La casa de los abuelos: un refugio para el alma (y lo que tú puedes aprender de ello).
- Nur Garrido
- 31 dic 2024
- 3 Min. de lectura
Actualizado: 3 ene
“Mamá, ¿puedo dormir donde los abuelos hoy?”
Esa pregunta, lanzada al aire por un niño al pasar, me atravesó el corazón como un rayo.
Algo tan simple, tan cotidiano, desató una tormenta de recuerdos en mi interior.
En un instante, volví al pasado, a ese rincón del mundo donde la vida era sencilla y entrañable, el tiempo parecía infinito, y todo lo bueno de la existencia cabía en unas pocas paredes: la casa de la abuela.
No era solo un hogar. Era un refugio, un santuario para el alma.
La casa de los abuelos era ese lugar mágico donde todo parecía más fácil, donde las preocupaciones desaparecían apenas cruzabas la puerta. Allí, las risas eran la banda sonora, y el presente era lo único que importaba.
Cada rincón tenía su encanto. Una sopa caliente con pan recién horneado no era solo comida; era un abrazo servido en un plato.
Los olores de su cocina, mezclados con el crujir del suelo bajo nuestros pies descalzos, creaban una coreografía única, como si la casa misma respirara junto a nosotros.
Las historias al calor de una taza de chocolate no eran solo palabras: eran lecciones de vida disfrazadas de cuentos.
¿Y los juguetes? No eran necesarios. Una caja de cartón se convertía en un castillo; un rincón del jardín, en el escenario de aventuras épicas. La imaginación era todo lo que teníamos y, curiosamente, lo único que necesitábamos.
Pero lo que hacía especial a esa casa no estaba a simple vista.
Era el amor que flotaba en el aire, los abrazos que curaban cualquier herida, las enseñanzas que absorbíamos sin darnos cuenta.

En ese lugar aprendimos que la felicidad no está en lo grandioso ni en lo inalcanzable, sino en lo cotidiano, en los pequeños momentos que nos llenan de plenitud.
Hoy, esa casa ya no existe para mi como antes.
Solo vive en mis recuerdos, y no puedo evitar preguntarme:
¿Cuándo dejamos de ir a esos lugares que nos llenaban el corazón?
En algún punto, cambiamos los días tranquilos por agendas saturadas, los abrazos cálidos por mensajes rápidos, y los momentos de conexión por metas que parecen alejarnos cada vez más de lo esencial.
Si pudiera pedir un deseo, no sería un viaje a lugares lejanos ni un logro espectacular. Mi deseo sería simple:
Quiero volver a esa noche en que podía preguntar, con la inocencia más pura: “¿Puedo dormir en la casa de los abuelos hoy?”

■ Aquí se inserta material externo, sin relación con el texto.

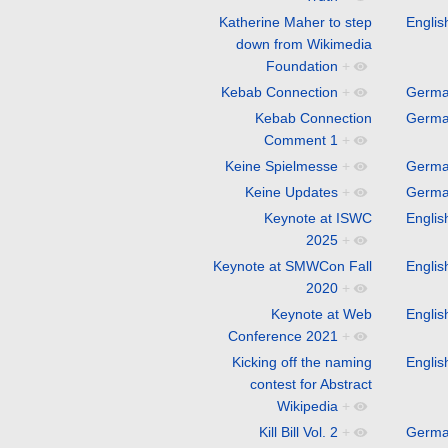
Katherine Maher to step
Englis
down from Wikimedia
Foundation
+
Kebab Connection
+
Germ
Kebab Connection
Germ
Comment 1
+
Keine Spielmesse
+
Germ
Keine Updates
+
Germ
Keynote at ISWC
Englis
2025
+
Keynote at SMWCon Fall
Englis
2020
+
Keynote at Web
Englis
Conference 2021
+
Kicking off the naming
Englis
contest for Abstract
Wikipedia
+
Kill Bill Vol. 2
+
Germ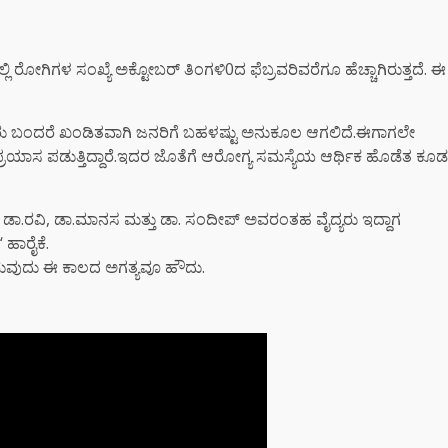
ರೋಗಿಗಳ ಸಂಖ್ಯೆ ಅಕ್ಟೋಬರ್ ತಿಂಗಳಿ0ದ ಫೆಬ್ರವರಿವರೆಗೂ ಹೆಚ್ಚಾಗಿರುತ್ತದೆ. ಈ
ರು ಬಂದರೆ ಖಂಡಿತವಾಗಿ ಜನರಿಗೆ ಬಹಳಷ್ಟು ಅನುಕೂಲ ಆಗಲಿದೆ.ಈಗಾಗಲೇ
ಳ ಪ್ರಯಾಸ ಪಡುತ್ತಿದ್ದಾರೆ.ಇದರ ಜೊತೆಗೆ ಆರೋಗ್ಯ ಸಮಸ್ಯೆಯ ಆರ್ಥಿಕ ಹೊಡೆತ ಕೂಡ
ದೆ ಡಾ.ರವಿ, ಡಾ.ಮಾನಸ ಮತ್ತು ಡಾ. ಸಂದೀಪ್ ಅವರಂತಹ ವೈದ್ಯರು ಇದ್ದಾಗ
 ಹಾರೈಕೆ.
ೇಕಿರುವುದು ಈ ಕಾಲದ ಅಗತ್ಯವೂ ಹೌದು.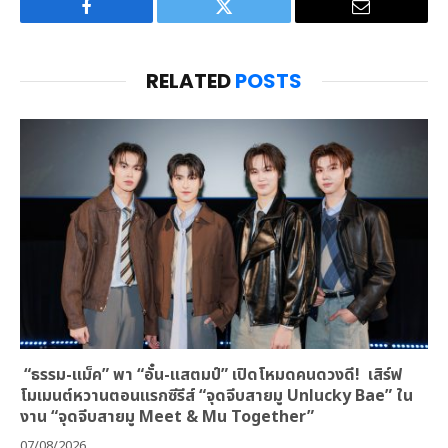
Facebook
Twitter
Email
RELATED
POSTS
“ธรรม-แม็ค” พา “อั๋น-แสตมป์” เปิดโหมดคนดวงดี! เสิร์ฟ
โมเมนต์หวานตอนแรกซีรีส์ “จุดจีบสายมู Unlucky Bae” ใน
งาน “จุดจีบสายมู Meet & Mu Together”
07/08/2026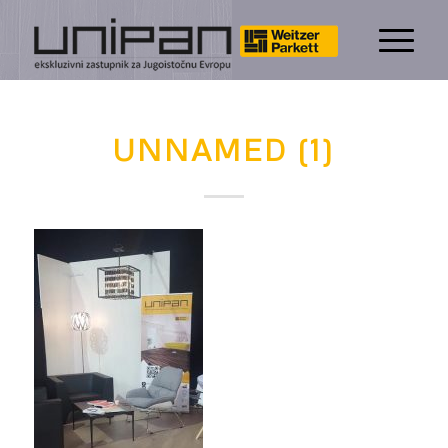
UNNAMED (1)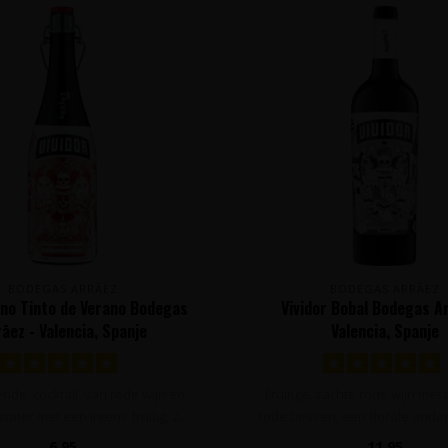
BODEGAS ARRĀEZ
BODEGAS ARRĀEZ
Vino Tinto de Verano Bodegas
Vividor Bobal Bodegas Ar
āez - Valencia, Spanje
Valencia, Spanje
de 'cocktail' van rode wijn en
Fruitige, zachte rode wijn met
ater met een intens fruitig, z..
rode bessen, een florale onder
6,95
11,95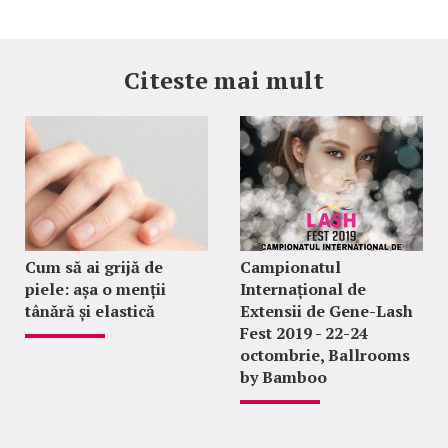
Citeste mai mult
Cum să ai grijă de
Campionatul
piele: așa o menții
Internațional de
tânără și elastică
Extensii de Gene-Lash
Fest 2019 - 22-24
octombrie, Ballrooms
by Bamboo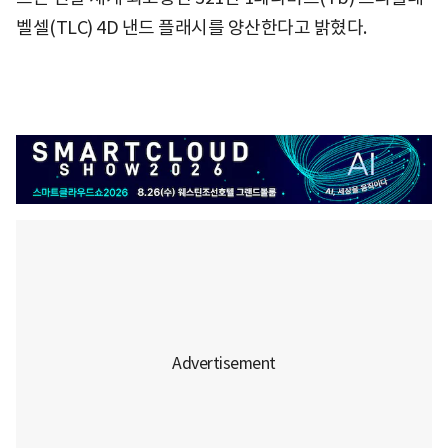
벨셀(TLC) 4D 낸드 플래시를 양산한다고 밝혔다.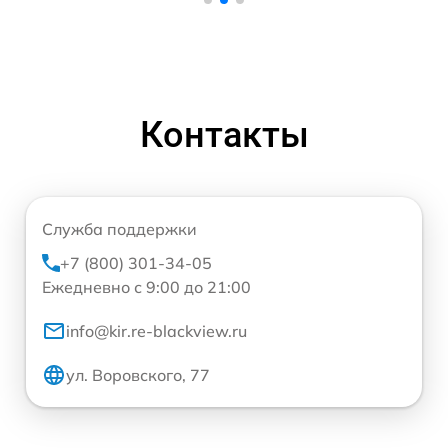
Контакты
Служба поддержки
+7 (800) 301-34-05
Ежедневно с 9:00 до 21:00
info@kir.re-blackview.ru
ул. Воровского, 77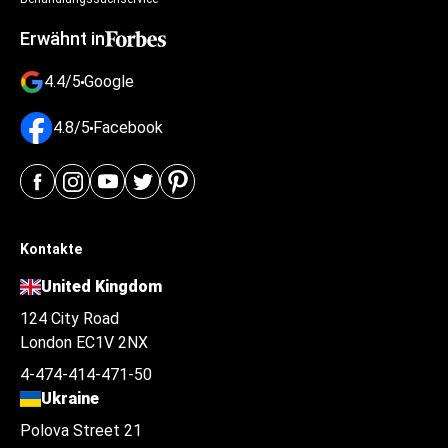
Erwähnt in
4.4/5
Google
4.8/5
Facebook
Kontakte
United Kingdom
124 City Road
London EC1V 2NX
4-474-414-471-50
Ukraine
Polova Street 21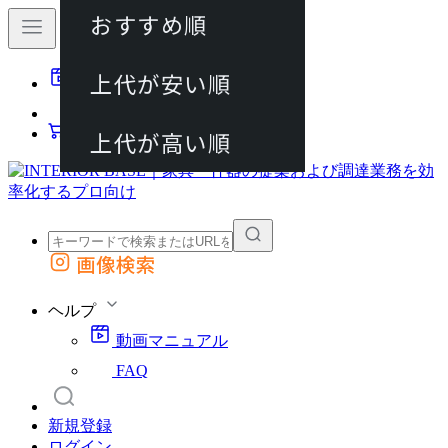
おすすめ順
80件
上代が安い順
動画マニュアル
120件
FAQ
カート
上代が高い順
画像検索
外部サイトの商品をカートに追加
他のサイトで見つけた商品ページのURLを貼り付けて、カートに追加できます
ヘルプ
動画マニュアル
FAQ
新規登録
ログイン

Quizá tú también lo sientas. Tal vez, en medio de tu vida apresurada, hay una parte de ti que anhela regresar. Porque, aunque muchos ya no podamos volver físicamente a esa casa, siempre llevamos con nosotros el refugio que construimos en aquellos días.
Cierra los ojos. Respira. Regresa a ese olor de pan recién horneado, a las risas en la cocina, a esos abrazos que lo arreglaban todo.
Permítete sentir la magia de ese momento y recuerda que sigue ahí, dentro de ti, esperándote.
Esa magia no se ha ido; está contigo cada vez que detienes el ruido, compartes un instante de verdad con alguien o permites que la simplicidad de un momento te recuerde que no necesitas más para ser feliz que creer en ti y crear nuevos refugios, nuevos espacios donde la vida se sienta plena, auténtica y real.
El crecimiento personal comienza cuando dejamos de buscar fuera lo que siempre ha estado dentro de nosotros: la capacidad infinita de crear refugios donde sanar, momentos que nos llenen de vida y conexiones que nutran nuestra alma.
Al igual que los abuelos nos dan su amor a través de pequeños gestos, nosotros podemos construir una vida significativa al apreciar, cuidar y valorar lo importante.
Porque luchar por tus sueños no se trata solo de grandes metas, sino de un compromiso contigo mismo: cuidar de tu bienestar, confiar en tu capacidad de superar cualquier obstáculo y dar pasos, por pequeños que parezcan, hacia la vida que deseas.
La clave no está en lo que buscamos fuera, sino en cómo elegimos trabajar dentro, creyendo en nuestro poder para crear una vida que nos haga sentir vivos y en paz.